### Task details
Using the records below, copy every line that holds the string "Phirangipuram".

### Records for this task
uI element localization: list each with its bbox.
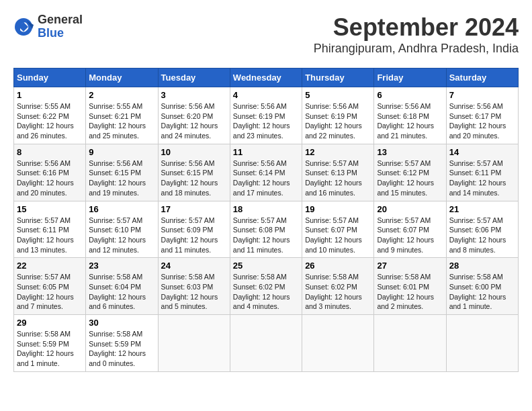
day-number: 9 bbox=[89, 147, 154, 157]
day-number: 8 bbox=[17, 147, 83, 157]
day-number: 2 bbox=[89, 90, 154, 100]
day-number: 16 bbox=[89, 204, 154, 214]
day-info: Sunrise: 5:56 AMSunset: 6:16 PMDaylight:… bbox=[17, 158, 83, 198]
day-number: 15 bbox=[17, 204, 83, 214]
day-info: Sunrise: 5:56 AMSunset: 6:15 PMDaylight:… bbox=[89, 158, 154, 198]
day-number: 30 bbox=[89, 318, 154, 328]
calendar-week-row: 1Sunrise: 5:55 AMSunset: 6:22 PMDaylight… bbox=[14, 87, 519, 144]
day-number: 7 bbox=[449, 90, 515, 100]
day-number: 29 bbox=[17, 318, 83, 328]
day-info: Sunrise: 5:57 AMSunset: 6:10 PMDaylight:… bbox=[89, 216, 154, 255]
calendar-cell: 27Sunrise: 5:58 AMSunset: 6:01 PMDayligh… bbox=[374, 258, 446, 315]
title-section: September 2024 Phirangipuram, Andhra Pra… bbox=[314, 13, 519, 56]
calendar-cell: 18Sunrise: 5:57 AMSunset: 6:08 PMDayligh… bbox=[230, 201, 302, 258]
day-info: Sunrise: 5:57 AMSunset: 6:09 PMDaylight:… bbox=[161, 216, 227, 255]
location-title: Phirangipuram, Andhra Pradesh, India bbox=[314, 42, 519, 56]
calendar-week-row: 15Sunrise: 5:57 AMSunset: 6:11 PMDayligh… bbox=[14, 201, 519, 258]
calendar-cell bbox=[446, 315, 518, 372]
weekday-header-sunday: Sunday bbox=[14, 68, 86, 87]
day-number: 10 bbox=[161, 147, 227, 157]
day-info: Sunrise: 5:57 AMSunset: 6:05 PMDaylight:… bbox=[17, 272, 83, 312]
day-info: Sunrise: 5:57 AMSunset: 6:13 PMDaylight:… bbox=[305, 158, 371, 198]
calendar-cell: 15Sunrise: 5:57 AMSunset: 6:11 PMDayligh… bbox=[14, 201, 86, 258]
day-number: 11 bbox=[233, 147, 299, 157]
day-number: 27 bbox=[377, 261, 443, 271]
day-number: 20 bbox=[377, 204, 443, 214]
calendar-cell: 8Sunrise: 5:56 AMSunset: 6:16 PMDaylight… bbox=[14, 144, 86, 201]
day-info: Sunrise: 5:58 AMSunset: 6:03 PMDaylight:… bbox=[161, 272, 227, 312]
calendar-cell: 24Sunrise: 5:58 AMSunset: 6:03 PMDayligh… bbox=[158, 258, 230, 315]
weekday-header-monday: Monday bbox=[86, 68, 158, 87]
day-number: 23 bbox=[89, 261, 154, 271]
day-number: 13 bbox=[377, 147, 443, 157]
calendar-cell bbox=[302, 315, 374, 372]
calendar-cell bbox=[158, 315, 230, 372]
calendar-cell: 9Sunrise: 5:56 AMSunset: 6:15 PMDaylight… bbox=[86, 144, 158, 201]
month-title: September 2024 bbox=[314, 13, 519, 42]
calendar-cell: 29Sunrise: 5:58 AMSunset: 5:59 PMDayligh… bbox=[14, 315, 86, 372]
day-info: Sunrise: 5:56 AMSunset: 6:19 PMDaylight:… bbox=[233, 101, 299, 141]
day-info: Sunrise: 5:57 AMSunset: 6:06 PMDaylight:… bbox=[449, 216, 515, 255]
weekday-header-friday: Friday bbox=[374, 68, 446, 87]
calendar-cell: 5Sunrise: 5:56 AMSunset: 6:19 PMDaylight… bbox=[302, 87, 374, 144]
logo-icon bbox=[13, 17, 34, 37]
calendar-cell: 14Sunrise: 5:57 AMSunset: 6:11 PMDayligh… bbox=[446, 144, 518, 201]
day-number: 14 bbox=[449, 147, 515, 157]
calendar-cell: 13Sunrise: 5:57 AMSunset: 6:12 PMDayligh… bbox=[374, 144, 446, 201]
calendar-table: SundayMondayTuesdayWednesdayThursdayFrid… bbox=[13, 68, 519, 372]
calendar-cell: 17Sunrise: 5:57 AMSunset: 6:09 PMDayligh… bbox=[158, 201, 230, 258]
day-info: Sunrise: 5:58 AMSunset: 6:00 PMDaylight:… bbox=[449, 272, 515, 312]
day-number: 17 bbox=[161, 204, 227, 214]
day-info: Sunrise: 5:55 AMSunset: 6:22 PMDaylight:… bbox=[17, 101, 83, 141]
day-number: 26 bbox=[305, 261, 371, 271]
calendar-cell: 21Sunrise: 5:57 AMSunset: 6:06 PMDayligh… bbox=[446, 201, 518, 258]
day-info: Sunrise: 5:57 AMSunset: 6:08 PMDaylight:… bbox=[233, 216, 299, 255]
day-number: 4 bbox=[233, 90, 299, 100]
weekday-header-saturday: Saturday bbox=[446, 68, 518, 87]
calendar-cell: 2Sunrise: 5:55 AMSunset: 6:21 PMDaylight… bbox=[86, 87, 158, 144]
logo-text: General Blue bbox=[38, 13, 83, 40]
weekday-header-wednesday: Wednesday bbox=[230, 68, 302, 87]
day-info: Sunrise: 5:57 AMSunset: 6:07 PMDaylight:… bbox=[377, 216, 443, 255]
day-info: Sunrise: 5:58 AMSunset: 6:02 PMDaylight:… bbox=[305, 272, 371, 312]
day-info: Sunrise: 5:58 AMSunset: 6:04 PMDaylight:… bbox=[89, 272, 154, 312]
day-info: Sunrise: 5:58 AMSunset: 5:59 PMDaylight:… bbox=[89, 329, 154, 369]
day-info: Sunrise: 5:56 AMSunset: 6:14 PMDaylight:… bbox=[233, 158, 299, 198]
day-number: 22 bbox=[17, 261, 83, 271]
day-info: Sunrise: 5:57 AMSunset: 6:11 PMDaylight:… bbox=[449, 158, 515, 198]
calendar-week-row: 8Sunrise: 5:56 AMSunset: 6:16 PMDaylight… bbox=[14, 144, 519, 201]
calendar-cell: 11Sunrise: 5:56 AMSunset: 6:14 PMDayligh… bbox=[230, 144, 302, 201]
day-number: 5 bbox=[305, 90, 371, 100]
calendar-cell: 30Sunrise: 5:58 AMSunset: 5:59 PMDayligh… bbox=[86, 315, 158, 372]
day-info: Sunrise: 5:56 AMSunset: 6:17 PMDaylight:… bbox=[449, 101, 515, 141]
calendar-cell: 25Sunrise: 5:58 AMSunset: 6:02 PMDayligh… bbox=[230, 258, 302, 315]
day-number: 21 bbox=[449, 204, 515, 214]
calendar-cell: 16Sunrise: 5:57 AMSunset: 6:10 PMDayligh… bbox=[86, 201, 158, 258]
day-number: 24 bbox=[161, 261, 227, 271]
calendar-cell: 22Sunrise: 5:57 AMSunset: 6:05 PMDayligh… bbox=[14, 258, 86, 315]
calendar-week-row: 29Sunrise: 5:58 AMSunset: 5:59 PMDayligh… bbox=[14, 315, 519, 372]
calendar-cell: 7Sunrise: 5:56 AMSunset: 6:17 PMDaylight… bbox=[446, 87, 518, 144]
day-info: Sunrise: 5:57 AMSunset: 6:11 PMDaylight:… bbox=[17, 216, 83, 255]
day-number: 1 bbox=[17, 90, 83, 100]
logo-general: General bbox=[38, 13, 83, 27]
calendar-body: 1Sunrise: 5:55 AMSunset: 6:22 PMDaylight… bbox=[14, 87, 519, 372]
calendar-cell: 10Sunrise: 5:56 AMSunset: 6:15 PMDayligh… bbox=[158, 144, 230, 201]
calendar-cell: 23Sunrise: 5:58 AMSunset: 6:04 PMDayligh… bbox=[86, 258, 158, 315]
calendar-cell bbox=[230, 315, 302, 372]
logo-blue: Blue bbox=[38, 27, 83, 40]
calendar-cell: 19Sunrise: 5:57 AMSunset: 6:07 PMDayligh… bbox=[302, 201, 374, 258]
weekday-header-tuesday: Tuesday bbox=[158, 68, 230, 87]
day-number: 6 bbox=[377, 90, 443, 100]
weekday-header-row: SundayMondayTuesdayWednesdayThursdayFrid… bbox=[14, 68, 519, 87]
day-info: Sunrise: 5:57 AMSunset: 6:07 PMDaylight:… bbox=[305, 216, 371, 255]
day-number: 28 bbox=[449, 261, 515, 271]
calendar-cell: 20Sunrise: 5:57 AMSunset: 6:07 PMDayligh… bbox=[374, 201, 446, 258]
day-info: Sunrise: 5:58 AMSunset: 6:01 PMDaylight:… bbox=[377, 272, 443, 312]
day-number: 12 bbox=[305, 147, 371, 157]
calendar-cell: 26Sunrise: 5:58 AMSunset: 6:02 PMDayligh… bbox=[302, 258, 374, 315]
calendar-cell: 1Sunrise: 5:55 AMSunset: 6:22 PMDaylight… bbox=[14, 87, 86, 144]
day-number: 18 bbox=[233, 204, 299, 214]
weekday-header-thursday: Thursday bbox=[302, 68, 374, 87]
day-info: Sunrise: 5:56 AMSunset: 6:20 PMDaylight:… bbox=[161, 101, 227, 141]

### Solution below
title-section: September 2024 Phirangipuram, Andhra Pra… bbox=[314, 13, 519, 56]
location-title: Phirangipuram, Andhra Pradesh, India bbox=[314, 42, 519, 56]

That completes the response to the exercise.